Exercise materials »

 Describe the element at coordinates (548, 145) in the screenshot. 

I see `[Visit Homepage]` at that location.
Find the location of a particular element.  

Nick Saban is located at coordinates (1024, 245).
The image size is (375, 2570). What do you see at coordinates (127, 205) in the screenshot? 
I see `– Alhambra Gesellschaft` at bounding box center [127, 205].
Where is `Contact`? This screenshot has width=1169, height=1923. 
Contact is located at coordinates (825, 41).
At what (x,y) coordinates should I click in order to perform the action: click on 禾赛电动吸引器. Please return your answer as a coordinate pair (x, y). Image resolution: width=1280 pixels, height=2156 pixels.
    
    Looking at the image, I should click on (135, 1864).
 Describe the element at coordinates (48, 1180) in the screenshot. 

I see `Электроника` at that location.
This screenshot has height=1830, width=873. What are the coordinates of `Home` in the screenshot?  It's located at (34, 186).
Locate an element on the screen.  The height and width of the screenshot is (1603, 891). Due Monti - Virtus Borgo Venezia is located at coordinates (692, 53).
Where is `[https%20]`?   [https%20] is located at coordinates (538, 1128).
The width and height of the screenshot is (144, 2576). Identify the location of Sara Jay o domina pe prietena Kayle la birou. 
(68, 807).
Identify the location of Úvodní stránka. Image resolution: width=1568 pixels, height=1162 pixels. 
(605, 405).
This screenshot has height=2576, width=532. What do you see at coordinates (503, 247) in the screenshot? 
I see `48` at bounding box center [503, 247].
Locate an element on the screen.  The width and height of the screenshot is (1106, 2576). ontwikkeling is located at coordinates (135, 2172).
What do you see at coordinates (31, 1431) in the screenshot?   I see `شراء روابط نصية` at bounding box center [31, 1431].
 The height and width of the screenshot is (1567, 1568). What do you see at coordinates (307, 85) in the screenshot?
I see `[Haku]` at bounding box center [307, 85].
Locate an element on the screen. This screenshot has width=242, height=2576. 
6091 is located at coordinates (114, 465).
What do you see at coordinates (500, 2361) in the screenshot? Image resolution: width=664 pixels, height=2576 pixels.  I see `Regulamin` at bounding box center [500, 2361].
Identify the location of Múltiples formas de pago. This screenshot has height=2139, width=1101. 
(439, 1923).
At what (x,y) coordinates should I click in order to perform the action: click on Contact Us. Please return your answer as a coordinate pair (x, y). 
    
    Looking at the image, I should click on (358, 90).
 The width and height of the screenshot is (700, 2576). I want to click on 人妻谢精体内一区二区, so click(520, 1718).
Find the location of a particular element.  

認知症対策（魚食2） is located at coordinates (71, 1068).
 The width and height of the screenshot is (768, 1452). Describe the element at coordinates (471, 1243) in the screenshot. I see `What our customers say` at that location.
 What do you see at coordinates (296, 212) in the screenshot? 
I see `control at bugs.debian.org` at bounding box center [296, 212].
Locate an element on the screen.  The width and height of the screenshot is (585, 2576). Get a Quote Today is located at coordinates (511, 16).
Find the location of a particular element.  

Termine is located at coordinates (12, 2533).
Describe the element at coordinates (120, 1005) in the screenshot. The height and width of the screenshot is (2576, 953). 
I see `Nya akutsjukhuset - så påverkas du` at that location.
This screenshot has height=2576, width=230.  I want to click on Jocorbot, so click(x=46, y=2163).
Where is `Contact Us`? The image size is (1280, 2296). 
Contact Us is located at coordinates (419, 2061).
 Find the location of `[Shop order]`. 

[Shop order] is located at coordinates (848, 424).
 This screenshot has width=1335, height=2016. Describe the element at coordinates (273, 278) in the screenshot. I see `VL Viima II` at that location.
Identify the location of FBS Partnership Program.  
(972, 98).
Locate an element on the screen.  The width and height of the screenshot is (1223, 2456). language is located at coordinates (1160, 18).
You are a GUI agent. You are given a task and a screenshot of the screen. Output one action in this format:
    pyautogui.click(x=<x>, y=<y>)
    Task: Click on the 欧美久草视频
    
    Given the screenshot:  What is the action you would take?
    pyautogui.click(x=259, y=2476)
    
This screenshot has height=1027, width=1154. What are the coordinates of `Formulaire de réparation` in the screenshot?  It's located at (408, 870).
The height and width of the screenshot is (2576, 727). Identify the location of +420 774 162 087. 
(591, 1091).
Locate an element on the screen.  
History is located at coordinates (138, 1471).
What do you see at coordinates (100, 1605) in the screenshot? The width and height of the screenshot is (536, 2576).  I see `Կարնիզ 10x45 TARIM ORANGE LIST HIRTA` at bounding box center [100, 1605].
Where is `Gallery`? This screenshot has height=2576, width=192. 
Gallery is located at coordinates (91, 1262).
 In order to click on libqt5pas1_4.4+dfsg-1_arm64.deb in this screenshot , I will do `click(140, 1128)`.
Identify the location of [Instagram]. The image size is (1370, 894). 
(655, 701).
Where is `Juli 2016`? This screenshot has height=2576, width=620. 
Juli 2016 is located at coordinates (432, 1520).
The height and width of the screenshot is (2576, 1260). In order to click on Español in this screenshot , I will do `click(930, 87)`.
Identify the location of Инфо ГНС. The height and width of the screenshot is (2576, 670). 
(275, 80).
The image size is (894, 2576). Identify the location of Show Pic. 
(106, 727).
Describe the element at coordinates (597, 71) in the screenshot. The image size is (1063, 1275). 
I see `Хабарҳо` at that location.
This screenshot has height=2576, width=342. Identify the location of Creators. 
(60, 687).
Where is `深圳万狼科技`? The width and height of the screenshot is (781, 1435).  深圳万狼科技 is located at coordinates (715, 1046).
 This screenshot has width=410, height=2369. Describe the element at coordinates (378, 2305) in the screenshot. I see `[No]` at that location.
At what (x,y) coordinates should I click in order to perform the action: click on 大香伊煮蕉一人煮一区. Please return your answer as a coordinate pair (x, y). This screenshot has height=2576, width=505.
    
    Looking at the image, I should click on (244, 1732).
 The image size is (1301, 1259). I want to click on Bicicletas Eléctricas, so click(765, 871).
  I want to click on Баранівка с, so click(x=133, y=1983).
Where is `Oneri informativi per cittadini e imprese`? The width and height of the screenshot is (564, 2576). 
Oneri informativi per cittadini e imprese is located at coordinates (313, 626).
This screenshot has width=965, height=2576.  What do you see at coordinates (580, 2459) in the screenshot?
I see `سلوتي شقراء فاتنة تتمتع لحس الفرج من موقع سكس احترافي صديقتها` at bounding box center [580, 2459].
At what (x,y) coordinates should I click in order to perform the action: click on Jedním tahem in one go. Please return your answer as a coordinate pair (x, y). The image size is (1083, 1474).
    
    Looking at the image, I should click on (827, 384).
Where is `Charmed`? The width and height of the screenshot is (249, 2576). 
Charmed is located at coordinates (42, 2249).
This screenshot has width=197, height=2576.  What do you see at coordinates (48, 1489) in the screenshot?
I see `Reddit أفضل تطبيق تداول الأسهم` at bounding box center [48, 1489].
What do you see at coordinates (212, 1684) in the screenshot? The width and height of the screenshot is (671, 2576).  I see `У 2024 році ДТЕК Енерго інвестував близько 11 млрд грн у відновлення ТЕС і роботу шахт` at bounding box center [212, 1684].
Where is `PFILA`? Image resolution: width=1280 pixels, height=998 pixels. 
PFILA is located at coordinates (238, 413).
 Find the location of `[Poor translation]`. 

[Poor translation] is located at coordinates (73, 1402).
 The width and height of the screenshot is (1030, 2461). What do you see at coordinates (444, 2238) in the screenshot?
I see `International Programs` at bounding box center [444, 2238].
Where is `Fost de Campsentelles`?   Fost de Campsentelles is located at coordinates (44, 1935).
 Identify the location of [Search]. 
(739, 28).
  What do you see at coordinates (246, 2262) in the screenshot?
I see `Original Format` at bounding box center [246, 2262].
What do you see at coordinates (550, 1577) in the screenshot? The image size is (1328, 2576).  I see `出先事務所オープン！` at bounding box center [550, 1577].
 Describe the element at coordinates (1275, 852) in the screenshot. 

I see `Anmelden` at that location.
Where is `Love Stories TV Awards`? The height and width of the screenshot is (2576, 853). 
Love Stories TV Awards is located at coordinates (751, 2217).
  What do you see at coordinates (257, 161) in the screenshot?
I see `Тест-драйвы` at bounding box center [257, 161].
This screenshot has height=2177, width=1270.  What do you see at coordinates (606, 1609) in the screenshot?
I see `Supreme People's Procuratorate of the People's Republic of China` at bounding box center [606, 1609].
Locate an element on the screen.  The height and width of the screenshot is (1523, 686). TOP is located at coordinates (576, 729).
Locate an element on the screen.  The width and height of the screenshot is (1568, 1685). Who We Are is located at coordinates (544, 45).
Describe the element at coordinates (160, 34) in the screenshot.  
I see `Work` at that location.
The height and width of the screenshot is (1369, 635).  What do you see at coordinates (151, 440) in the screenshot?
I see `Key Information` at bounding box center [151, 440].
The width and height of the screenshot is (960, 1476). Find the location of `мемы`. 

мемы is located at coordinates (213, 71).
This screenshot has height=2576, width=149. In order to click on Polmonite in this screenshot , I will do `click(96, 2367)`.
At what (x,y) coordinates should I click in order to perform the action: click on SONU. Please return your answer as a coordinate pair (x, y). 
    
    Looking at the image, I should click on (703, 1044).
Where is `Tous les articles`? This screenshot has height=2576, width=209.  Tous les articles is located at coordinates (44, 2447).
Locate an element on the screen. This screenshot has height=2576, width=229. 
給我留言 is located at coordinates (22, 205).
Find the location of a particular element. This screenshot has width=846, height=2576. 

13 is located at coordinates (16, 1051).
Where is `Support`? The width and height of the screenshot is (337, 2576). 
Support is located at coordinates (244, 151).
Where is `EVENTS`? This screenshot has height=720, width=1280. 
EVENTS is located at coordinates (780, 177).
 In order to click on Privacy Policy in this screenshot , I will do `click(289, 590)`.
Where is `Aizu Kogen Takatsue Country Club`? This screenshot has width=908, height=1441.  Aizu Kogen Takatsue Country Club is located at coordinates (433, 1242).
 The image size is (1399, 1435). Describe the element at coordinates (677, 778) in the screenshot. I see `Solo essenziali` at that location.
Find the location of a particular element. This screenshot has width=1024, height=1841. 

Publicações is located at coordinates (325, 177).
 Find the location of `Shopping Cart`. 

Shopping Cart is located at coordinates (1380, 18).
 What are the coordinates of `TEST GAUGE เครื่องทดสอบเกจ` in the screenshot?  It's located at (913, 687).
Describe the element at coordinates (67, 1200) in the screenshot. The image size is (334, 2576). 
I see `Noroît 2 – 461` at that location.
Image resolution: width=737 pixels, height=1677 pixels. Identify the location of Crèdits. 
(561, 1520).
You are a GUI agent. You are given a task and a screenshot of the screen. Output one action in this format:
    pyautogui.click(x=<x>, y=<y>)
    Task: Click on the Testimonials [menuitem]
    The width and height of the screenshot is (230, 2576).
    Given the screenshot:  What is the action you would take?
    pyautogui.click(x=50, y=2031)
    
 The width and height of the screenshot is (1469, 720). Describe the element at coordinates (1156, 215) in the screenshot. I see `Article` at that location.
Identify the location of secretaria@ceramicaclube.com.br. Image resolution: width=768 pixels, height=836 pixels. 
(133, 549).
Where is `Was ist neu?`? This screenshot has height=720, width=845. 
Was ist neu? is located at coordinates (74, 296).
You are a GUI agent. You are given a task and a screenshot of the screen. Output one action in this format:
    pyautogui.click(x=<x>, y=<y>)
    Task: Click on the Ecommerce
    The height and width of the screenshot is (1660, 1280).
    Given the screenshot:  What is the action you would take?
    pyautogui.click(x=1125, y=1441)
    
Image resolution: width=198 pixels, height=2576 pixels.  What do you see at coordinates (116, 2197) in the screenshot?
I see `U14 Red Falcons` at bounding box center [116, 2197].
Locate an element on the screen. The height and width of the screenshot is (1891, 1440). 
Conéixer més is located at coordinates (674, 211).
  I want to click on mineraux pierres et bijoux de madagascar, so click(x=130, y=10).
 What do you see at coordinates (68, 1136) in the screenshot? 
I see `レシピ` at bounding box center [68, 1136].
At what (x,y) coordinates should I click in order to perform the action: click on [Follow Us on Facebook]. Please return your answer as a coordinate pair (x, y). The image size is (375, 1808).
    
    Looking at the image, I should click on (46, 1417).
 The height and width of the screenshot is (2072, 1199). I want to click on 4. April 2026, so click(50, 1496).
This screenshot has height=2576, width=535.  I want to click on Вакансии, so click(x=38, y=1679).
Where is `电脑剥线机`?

Exercise description »
Which lines of the records above contain the word "will"? Copy each of them.

Your response »
 In order to click on libqt5pas1_4.4+dfsg-1_arm64.deb in this screenshot , I will do `click(140, 1128)`.
The height and width of the screenshot is (2576, 1260). In order to click on Español in this screenshot , I will do `click(930, 87)`.
This screenshot has height=2576, width=149. In order to click on Polmonite in this screenshot , I will do `click(96, 2367)`.
 In order to click on Privacy Policy in this screenshot , I will do `click(289, 590)`.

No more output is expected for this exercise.